Est-il bien vrai que l’écliptique ait été autrefois perpendiculaire à l’équateur, que les Égyptiens l’aient dit, et qu’Hérodote l’ait rapporté ? Ce mouvement de l’écliptique formerait une période d’environ deux millions d’années : ce n’est point cela qui effraye, car l’axe de la terre a un mouvement imperceptible d’environ vingt-six mille ans, qui fait la précession des équinoxes, et il est aussi aisé à la nature de produire une rotation de vingt mille siècles qu’une rotation de deux cent soixante siècles.

On s’est trompé quand on a dit que les Égyptiens avaient, selon Hérodote, une tradition que l’écliptique avait été autrefois perpendiculaire à l’équateur. La tradition dont parle Hérodote n’a point de rapport à la coïncidence de la ligne équinoxiale et de l’écliptique ; c’est tout autre chose.

Les prétendus savants d’Égypte disaient que le soleil, dans l’espace de onze mille années, s’était couché deux fois à l’orient, et levé deux fois à l’occident.

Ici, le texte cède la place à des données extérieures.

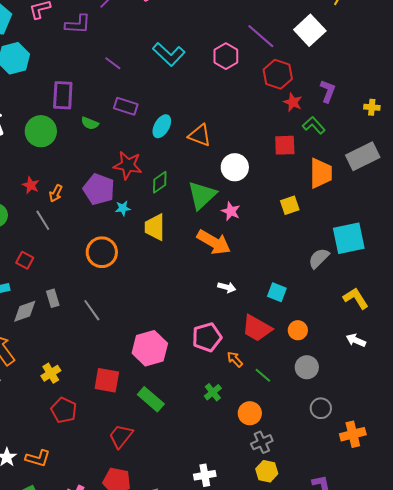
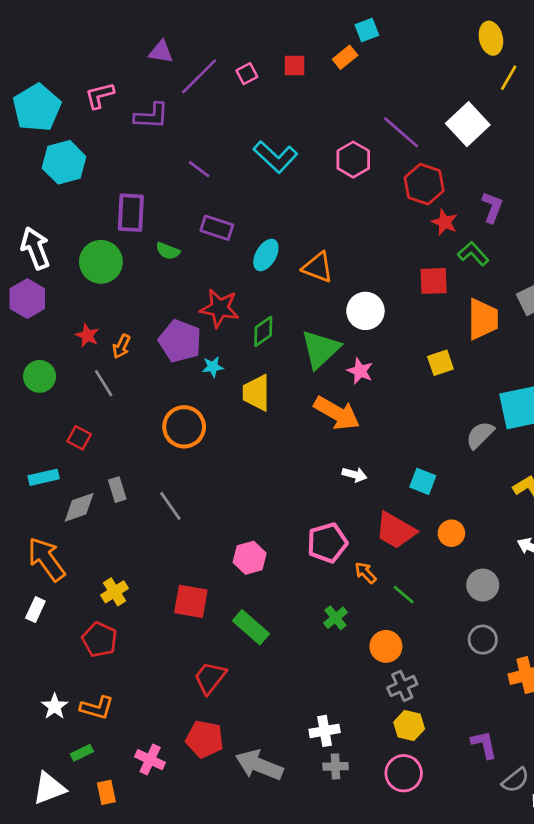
pink hexagon: (150, 348) -> (250, 558), size x0.7
gray circle: (307, 367) -> (483, 585), moved
red pentagon: (64, 410) -> (100, 640), moved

Quand l’équateur et l’écliptique auraient coïncidé ensemble, quand toute la terre aurait eu la sphère droite, et que partout les jours eussent été égaux aux nuits, le soleil ne changerait pas pour cela son coucher et son lever. La terre aurait toujours tourné sur son axe d’occident en orient, comme elle y tourne aujourd’hui. Cette idée de faire coucher le soleil à l’orient n’est qu’une chimère digne du cerveau des prêtres d’Égypte, et montre la profonde ignorance de ces jongleurs qui ont eu tant de réputation. Il faut ranger ce conte avec les satyres qui chantaient et dansaient à la suite d’Osiris ; avec les petits garçons auxquels on ne donnait à manger qu’après avoir couru huit lieues pour leur apprendre à conquérir le monde ; avec les deux enfants qui crièrent bec pour demander du pain, et qui par là firent découvrir que la langue phrygienne était la première que les hommes eussent parlée ; avec le roi Psamméticus, qui donna sa fille à un voleur, pour le récompenser de lui avoir pris son argent très-adroitement, etc, etc.

Ancienne histoire, ancienne astronomie, ancienne physique, ancienne médecine (à Hippocrate près), ancienne géographie, ancienne métaphysique : tout cela n’est qu’ancienne absurdité, qui doit faire sentir le bonheur d’être nés tard.

Il y a sans doute plus de vérité dans deux pages de l’Encyclopédie, concernant la physique, que dans toute la bibliothèque d’Alexandrie, dont pourtant on regrette la perte.



  1. Questions sur l’Encyclopédie, deuxième partie, 1770. (B.)